Another problem arises from this, and that’s the risk of copying another person’s style. It’s not horribly, terribly wrong or anything, but it does sap away some of the uniqueness of their style and gives you a style less unique than it could be. When I was finally starting to seriously improve back in 2003, my artwork was referenced heavily from the work of Neondragon, so I ended up with a style probably similar to hers, or at the very least, based on hers.

Uh… Though all that about borrowing aspects of another artist’s style sounds rather negative, I also want to say that, if we’re exposed to the art of others that we enjoy, it’s inevitable that aspects of their styles will rub off onto us, whether we’re aware of it or not! Artists develop their styles by finding things they like about the styles of other artists and the things they observe in reality and mushing it all together into a combination of things they find appealing.

What I’m TRYING to say here is: deriving inspiration from the artwork of others is okay, but that shouldn’t be your primary means of learning.

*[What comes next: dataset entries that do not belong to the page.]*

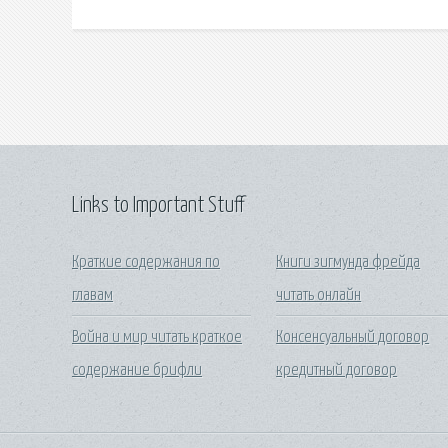
Links to Important Stuff
Краткие содержания по
Книги зигмунда фрейда
главам
читать онлайн
Война и мир читать краткое
Консенсуальный договор
содержание брифли
кредитный договор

Now, uh… I’ve been drawing with improvement in mind for about seven years now, and I regret not referencing photos of real creatures from the start. I’ve only been referencing photos for maybe the last year and a bit or something like that, and I probably would have improved much quicker had I been doing it all these years. I only really started to properly grasp quadruped anatomy and how the forelimbs are *in front* of the rib cage within the last year or so. Until then, I’d been giving my fourly-limbed dragons clavicles (collar bones), not realising that they shouldn’t be there as their forelimbs should instead be connected to the body by muscle.

The example on the left there illustrates the same mistake I’d been making for years and years, the image on the right, however, is truer to nature (but still inaccuate because I have a lot to learn!1). Of course, if you’re drawing biped dragons with more human-like arm anatomy, the clavicle does actually apply. If I’d been studying real animal anatomy, I would have known this ages ago! But no, using photo references and drawing real animals was boooring, so I never bothered. I’ve seen others say things about how there’s ‘no creativity involved’ when you draw things from photos and that they disapprove of drawing from photos because of that, but… well… there’s a lot of learning involved, and that’s the important bit. You don’t have to show off any art drawn from photos, but you can use the knowledge you gained from those exercises to improve your other, more ‘creative’ artwork. So yes.

A year ago, I apparently didn’t know what tigers looked like and ended up drawing these ridiculous-looking things:

Not very tiger-like tigers, are they? Some of those just make me shudder! BUT, thanks to the magic of studying tiger photos, I was able to draw this a few months ago:

A slight improvement, I think. So if you’re really serious about improving, try searching for some photos of animals you think the anatomy of would benefit your drawings, and try drawing what you see! Drawing from a photo makes you focus on details you might not have payed much attention to when just glancing at the photo and it helps you to remember what that thing really looks like. If you can’t draw hands, you might want to try drawing your non-dominant hand or something like that. (I’ve done this several times. Try to think of your hand in terms of angles, lines, shapes, and distances between features rather than ‘finger’, ‘wrinkle’, ‘nail’.) It can be awkward and difficult to get accurate results at first, but the more you practise, the better you’ll get!